A review by the Cochrane Database, which evaluates medical evidence, last year found that these text messages increase quit rates.
Hundreds of smartphone apps also offer to help smokers quit.
Reviews haven't been glowing.
Few of these apps include proven quitting strategies, such as those endorsed by the U.S. Public Health Service, according to a study in the December issue of the American Journal of Preventive Medicine. Only a handful of apps suggest medication. And none suggest calling a quit line.
Perhaps the most controversial quitting strategy involves electronic cigarettes, or e-cigarettes. These are battery-powered devices shaped like cigarettes, but containing no tobacco. Instead, they use a heating element to vaporize a liquid that contains nicotine, and sometimes other flavors. Advocates of e-cigarettes say they're safer than tobacco. Critics note that FDA tests have found that some e-cigarettes contain carcinogens and other toxic chemicals.
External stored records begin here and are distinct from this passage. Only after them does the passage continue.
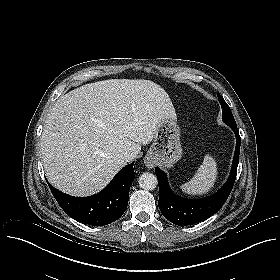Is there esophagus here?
I'll return each mask as SVG.
<instances>
[{"label": "esophagus", "mask_w": 280, "mask_h": 280, "mask_svg": "<svg viewBox=\"0 0 280 280\" xmlns=\"http://www.w3.org/2000/svg\"><path fill=\"white\" fill-rule=\"evenodd\" d=\"M144 163L148 168L152 169L156 165V160L151 154H147L144 158Z\"/></svg>", "instance_id": "34e87169"}]
</instances>
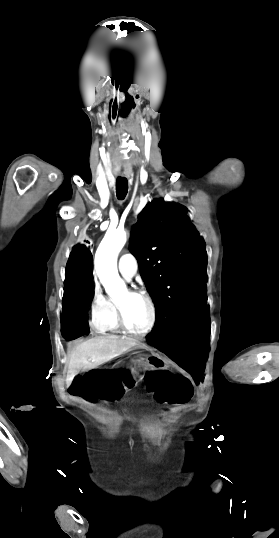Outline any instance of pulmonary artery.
<instances>
[{
	"label": "pulmonary artery",
	"mask_w": 279,
	"mask_h": 538,
	"mask_svg": "<svg viewBox=\"0 0 279 538\" xmlns=\"http://www.w3.org/2000/svg\"><path fill=\"white\" fill-rule=\"evenodd\" d=\"M118 270L128 280L135 275L137 266L131 255L124 254L120 256L118 259Z\"/></svg>",
	"instance_id": "pulmonary-artery-1"
}]
</instances>
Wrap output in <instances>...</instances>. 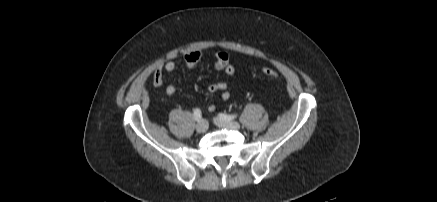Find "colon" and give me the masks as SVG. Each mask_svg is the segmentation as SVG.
Returning a JSON list of instances; mask_svg holds the SVG:
<instances>
[{"label": "colon", "instance_id": "1", "mask_svg": "<svg viewBox=\"0 0 437 202\" xmlns=\"http://www.w3.org/2000/svg\"><path fill=\"white\" fill-rule=\"evenodd\" d=\"M263 74L269 78H277L278 73L272 68H263L262 70Z\"/></svg>", "mask_w": 437, "mask_h": 202}]
</instances>
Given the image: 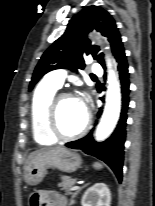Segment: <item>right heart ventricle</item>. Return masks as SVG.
<instances>
[{
	"label": "right heart ventricle",
	"mask_w": 155,
	"mask_h": 206,
	"mask_svg": "<svg viewBox=\"0 0 155 206\" xmlns=\"http://www.w3.org/2000/svg\"><path fill=\"white\" fill-rule=\"evenodd\" d=\"M57 89L47 82H42L35 90L32 98L30 108L32 134L34 140L40 145H50L55 142V138L46 127V111Z\"/></svg>",
	"instance_id": "e07e8e85"
}]
</instances>
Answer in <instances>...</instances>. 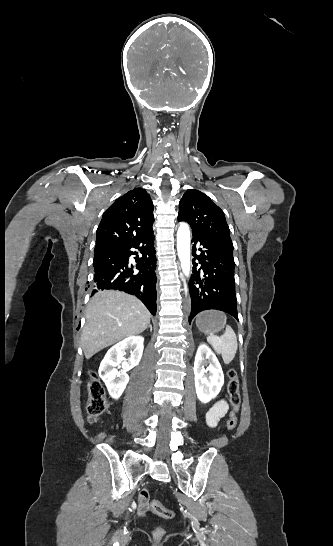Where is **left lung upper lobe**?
I'll return each instance as SVG.
<instances>
[{
  "label": "left lung upper lobe",
  "instance_id": "obj_1",
  "mask_svg": "<svg viewBox=\"0 0 333 546\" xmlns=\"http://www.w3.org/2000/svg\"><path fill=\"white\" fill-rule=\"evenodd\" d=\"M178 221L189 223L192 230L217 237L232 245L223 211L204 193L188 190L179 203ZM224 267L223 263L219 264Z\"/></svg>",
  "mask_w": 333,
  "mask_h": 546
}]
</instances>
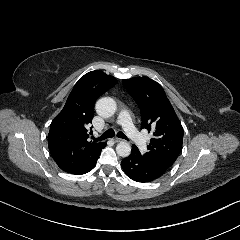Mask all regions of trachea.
I'll return each mask as SVG.
<instances>
[{"label": "trachea", "mask_w": 240, "mask_h": 240, "mask_svg": "<svg viewBox=\"0 0 240 240\" xmlns=\"http://www.w3.org/2000/svg\"><path fill=\"white\" fill-rule=\"evenodd\" d=\"M117 137L119 138H122V139H125V140H128V138L126 137V135H124L123 132H117ZM115 136V131L110 128L108 129L101 137H99L98 139H96L97 141H102V140H105V139H108V138H111V137H114Z\"/></svg>", "instance_id": "3493384b"}]
</instances>
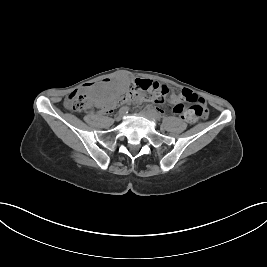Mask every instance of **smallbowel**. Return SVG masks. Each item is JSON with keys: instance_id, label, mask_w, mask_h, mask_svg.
<instances>
[{"instance_id": "small-bowel-1", "label": "small bowel", "mask_w": 267, "mask_h": 267, "mask_svg": "<svg viewBox=\"0 0 267 267\" xmlns=\"http://www.w3.org/2000/svg\"><path fill=\"white\" fill-rule=\"evenodd\" d=\"M115 96H116V93L114 91H109L105 96L95 97L90 107H96L99 109L101 113H106L108 112L105 108L106 103L110 101L111 99H113ZM182 99L183 98L181 94L171 93L169 101L173 105V108H174L177 105L183 106ZM184 119L188 121L189 123H194L197 121L195 119H189V118H184Z\"/></svg>"}]
</instances>
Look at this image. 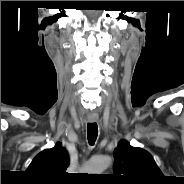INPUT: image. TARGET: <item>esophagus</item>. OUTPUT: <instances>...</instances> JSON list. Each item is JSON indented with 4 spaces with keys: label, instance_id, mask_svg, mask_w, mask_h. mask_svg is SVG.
Wrapping results in <instances>:
<instances>
[{
    "label": "esophagus",
    "instance_id": "1",
    "mask_svg": "<svg viewBox=\"0 0 184 184\" xmlns=\"http://www.w3.org/2000/svg\"><path fill=\"white\" fill-rule=\"evenodd\" d=\"M97 120H98V117H96V116H89V117H88V121L91 122V123H94V122H96Z\"/></svg>",
    "mask_w": 184,
    "mask_h": 184
}]
</instances>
Studies about using e-cigarettes to quit have produced mixed results.
In a December editorial in The New England Journal of Medicine, doctors from the Columbia University Mailman School of Public Health in New York note that "some studies suggest that the majority of e-cigarette users treat them as cessation aidsand report that they've been key to quitting smoking."
Stanton Glantz, a professor at the University of California-San Francisco, says that evidence suggests e-cigarettes act more like a "bridge," allowing people to light up in restaurants and other places where tobacco isn't allowed.
Glantz notes that several population-based studies of e-cigarettes have found that adults and kids who try e-cigarettes are less likely to quit than others.
A September study in The Lancet, however, found that e-cigarettes were about as effective as nicotine patches when smokers tried to quit. About 4% to 7% of smokers quit smoking, whether they were assigned to use e-cigarettes, nicotine patches or placebo e-cigarettes.
And while many public health officials stand firmly against e-cigarettes, Richard Carmona, the former U.S. Surgeon General, joined the board of an e-cigarette company because he predicts that e-cigarettes will help reduce tobacco use.
"I think they are probably going to be somewhat useful," Glynn says. "They will probably help some people stop."
Others strongly disagree.
Given that e-cigarettes have no advantages over FDA-approved nicotine-replacement products, there's no reason for smokers to use them while trying to quit, says Erika Sward, the lung association's assistant vice president for national advocacy.
Although the FDA has announced its intention to regulate them, the e-cigarette business today is akin to the Wild West, and users don't really know what they're inhaling, she says. Ingredients or contaminants could vary from one e-cigarette to another.
"We don't know what's in e-cigarettes," Sward says. "We don't know what the long-term health consequences are."
Tobacco experts agree on one essential point about quitting: the importance of persistence.
Few people quit smoking on the first try. In fact, the average smoker makes seven to nine attempts before quitting for good, Blatt says. Instead of blaming themselves for a slip, he says, people should analyze what made them want to smoke, then try to avoid these triggers.
About 70% of smokers want to quit. And 50 million Americans already have. In fact, former smokers now outnumber the country's 44 million smokers, Glynn says. If people slip up, they should try to get back to their plan as soon as possible, rather than give up.
Glynn says he advises people to "start thinking of yourself as a non-smoker who is on the journey of a lifetime."